Major Clark ordered him out of the line of fire. He knew Bernie was tough, but he didn’t take chances with a gunshot wound.
Baar protested.
Clark firmly demanded they haul him away.
The unit kept working through the trees and shooting at anything that moved. F Company hadn’t gone far when knee-mortar fire opened up.
In exasperation, Clark cursed and demanded that the men “push the enemy back to Tokyo!” They rushed forward.
The enemy’s grease guns didn’t slow down any, but their constant fire made it possible to identify where they were staked out. Clark’s snipers took careful aim through the bushes. After several tries, the machine-gun nest went silent, but the mortars kept coming.

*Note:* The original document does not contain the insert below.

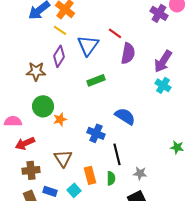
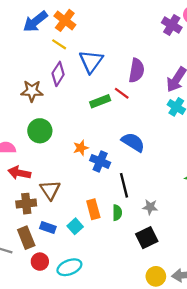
red line: (115, 33) -> (122, 93), moved
orange star: (60, 119) -> (81, 148), moved
red arrow: (25, 143) -> (19, 173), turned 36
brown triangle: (63, 158) -> (50, 190), moved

PFC Ralph Phillips started crawling forward with his BAR. The gas-operated M1918 BAR (Browning automatic rifle) was a magazine-fed, air-cooled automatic rifle. The BAR gave all the power of a machine gun to one soldier, and Phillips knew how to use it. He suddenly jumped up and charged forward, firing like a fullback going for a touchdown! Japanese fell right and left.
Clark’s men finally made it to the top of the hill. The dive-bombers, artillery, and F Company had finally broken the back of the intense and ferocious arsenal that the Japanese had unloaded. The rumor was that many Japanese committed suicide rather than stand up against the onrushing Americans.
* * *
When the report of success came in to my 361st Artillery unit, we stopped firing.
“Our cannons got blazing hot, Major,” Swinging Bill said to me. “Almost melted the barrels.”
I nodded. “Yeah, that’s a heap of shells we fired.”
McQuiston came trotting over. “Headquarters just phoned and said to continue holding our fire. They need more information about exactly where our troops are located. Sounds like we’re really moving.”
“Ought to make General Bradley happy,” I said. “Take a break!” I called out to the entire unit.
The unit sat down, and the men began to smoke. They talked, joked, just chewed the fat.
But I knew we were far from through.